He tells himself: _No one will ever understand_ _how you could walk clear-eyed into the arms of a serial killer who eats his victims, after all he’s done to you. After he’s_ _fed them_ _to you_.  

The argument rings hollow. He’s quite certain everyone he’s left behind assumes they’re already lovers, perhaps that they always were.  He hopes Molly, at least, knows that much is untrue. But it’s a bit late to protect his reputation or his virtue now, to the extent he ever had either.  Too late to care what anyone else would think or understand.
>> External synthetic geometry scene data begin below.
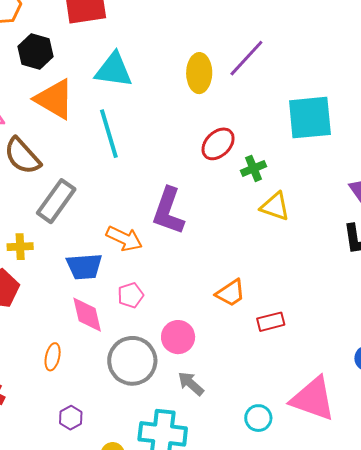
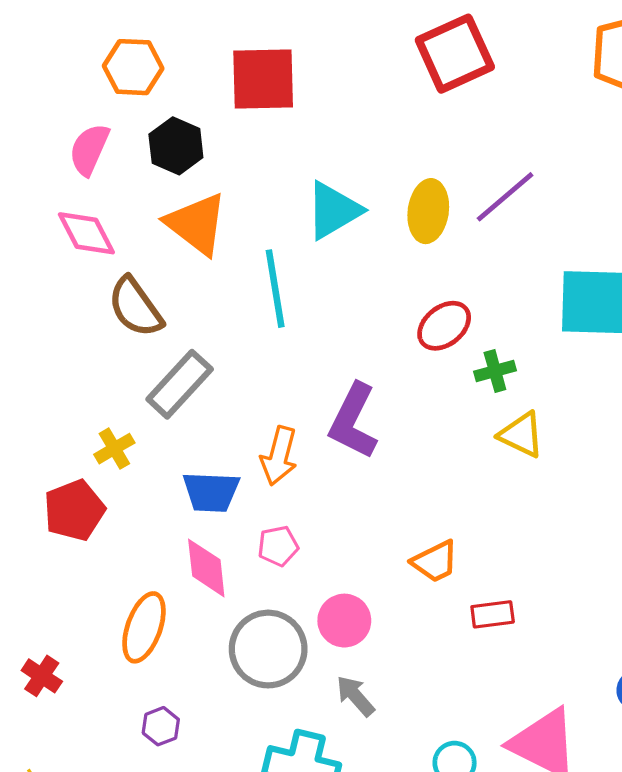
cyan triangle: (114, 70) -> (333, 210), moved, turned -45
orange arrow: (124, 239) -> (279, 456), turned 72
yellow cross: (20, 247) -> (114, 449), turned -35
orange ellipse: (53, 357) -> (144, 627), size x1.6

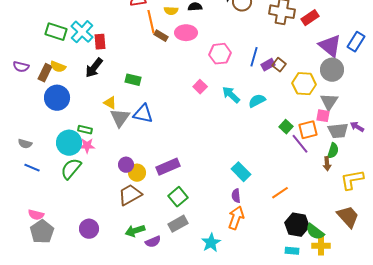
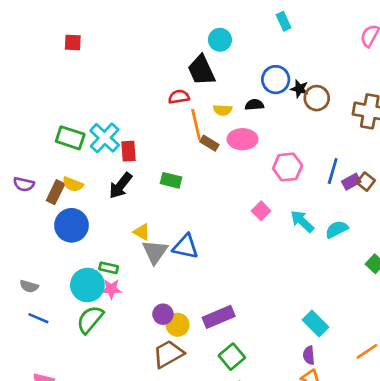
green rectangle: (133, 80) -> (171, 180), moved

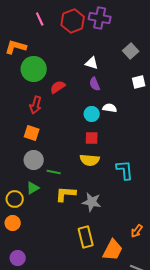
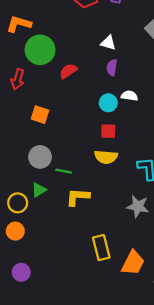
purple semicircle: (95, 84) -> (112, 68), turned 32
red arrow: (36, 105) -> (18, 79), moved
orange square: (32, 133) -> (40, 115), moved
gray star: (92, 202) -> (138, 206), moved

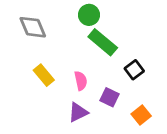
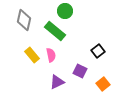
gray diamond: (33, 27) -> (24, 20), turned 35
green rectangle: (103, 42) -> (55, 31), moved
pink semicircle: (81, 81) -> (51, 55), moved

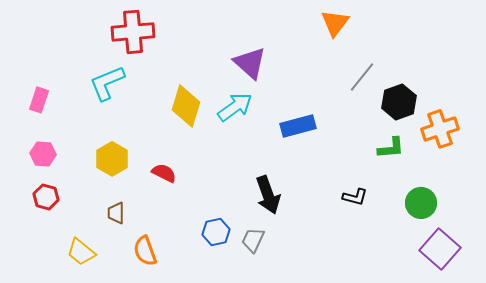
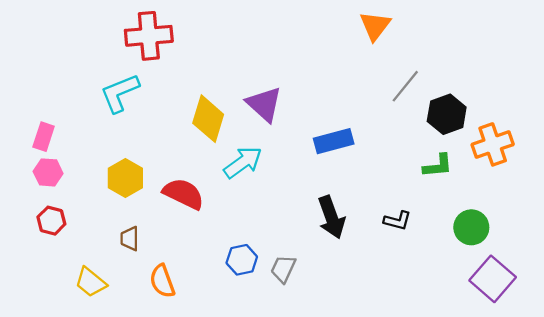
purple triangle: (250, 63) -> (264, 104), moved
pink rectangle: (39, 100) -> (44, 137), moved
cyan arrow: (235, 107) -> (243, 162), moved
red semicircle: (164, 173) -> (184, 194), size x1.5
black arrow: (268, 195) -> (331, 217), moved

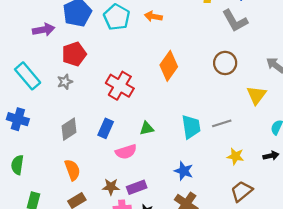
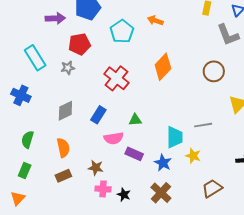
cyan pentagon: (117, 17) -> (122, 31), moved
cyan trapezoid: (191, 127) -> (175, 137), moved
yellow star: (235, 156) -> (193, 156), moved
green semicircle: (17, 165) -> (28, 140), moved
purple rectangle: (137, 187) -> (134, 154), moved, turned 36

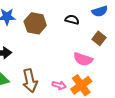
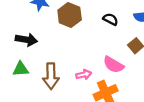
pink arrow: (59, 85) -> (84, 75), moved, turned -40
It’s been a long time since he’s even cared about the provenance of the meals he ate at Hannibal’s dinner table in Baltimore.  It bothers him a little that it doesn’t bother him more, but if Will were going to make a list of all the things that _should_ worry him about about his current situation, that wouldn’t break the top ten.
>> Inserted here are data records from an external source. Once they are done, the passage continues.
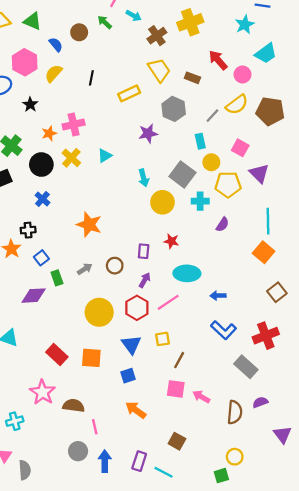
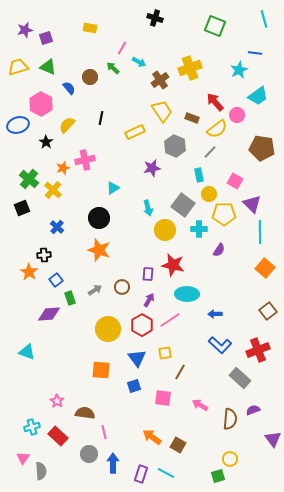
yellow semicircle: (54, 73) -> (67, 125), moved
yellow semicircle: (237, 105) -> (217, 129), moved
yellow cross: (71, 158) -> (53, 190), moved
black circle: (41, 165) -> (99, 218), moved
cyan line: (268, 221) -> (260, 232), moved
red star: (171, 241) -> (173, 265), size x1.6
orange square: (264, 252) -> (265, 268), moved
red rectangle: (57, 354) -> (58, 436), moved
pink square: (176, 389) -> (163, 398), moved
pink star: (42, 392) -> (57, 401), size x0.6
orange arrow: (136, 410) -> (152, 437), moved
purple rectangle: (139, 461) -> (141, 474), moved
And as for the rest...well.  He has his litany of the lost, when he lies awake.  But the things done specifically to him, he finds he no longer cares about very much.  The part of him that held those grudges never came back from the sea.  They’re even now, or they would be if he weren’t holding this terrible unacknowledged power to destroy Hannibal with a word.

If he could let himself meet Hannibal out on the dangerous edge of the unnamed emotions that fill their days, they could be equals in that, too.  No one else would understand it.  But then who else would ever have to? Whatever their life is going to be from here on out, it seems unlikely to involve close confidantes. They’re each all the other has, and maybe it’s time to come to grips with that.

* * *

_The urge Will feels to tell Hannibal that it’s all going to be okay, spiking fast and unexpected through him as he realizes Hannibal’s scared, is as unnerving as the rest of whatever this is.  It’s just a tiny twitch of the muscles in Hannibal’s jaw, a tensing in the set of his shoulders, but these days that’s all Will needs to read him._

_Reaching out to reassure is an instinct more than a plan; he hasn’t exactly been avoiding touch but certainly hasn’t been seeking it.  And this isn’t touch, not exactly - his palm curled over Hannibal’s calf with a thick blanket between them. It feels grounding anyway, and he doesn’t move his hand._

_“First of all,” he says low and steady, “I want to start doing some of the runs into town.  My face is healed enough now I won’t stand out if I keep the beard, and I’m going a little stir crazy. I need a change of scenery once in a while.”_

_Hannibal relaxes slightly; if Will’s planning future shopping trips, then he’s not going anywhere permanently away.  He nods, fractionally, but otherwise doesn’t move.  Not to move his leg from Will’s touch; barely, even, to breathe._

* * *

They’re lying low for the moment.  For months, probably, until the search and the media spotlight die down.  (Until,Will thinks with a grimace, his internet news alert for the term “Murder Husbands” stops turning up multiple fresh hits a day.)  It makes certain things easier, living in this little bubble.  Certain issues are just off the table for the time being, theoretical questions for a theoretical future when they can move freely again.

Killing, for one.

One day, Will knows, they’re going to have some discussions about that.  He’s not foolish enough to think that his company is fascinating enough to cure Hannibal permanently of his other questionable interests.  Nor is he even sure that’s what he wants.  This new Will Graham, who wants new things, feels a little differently about the hot stickiness of blood on his skin than the old one did.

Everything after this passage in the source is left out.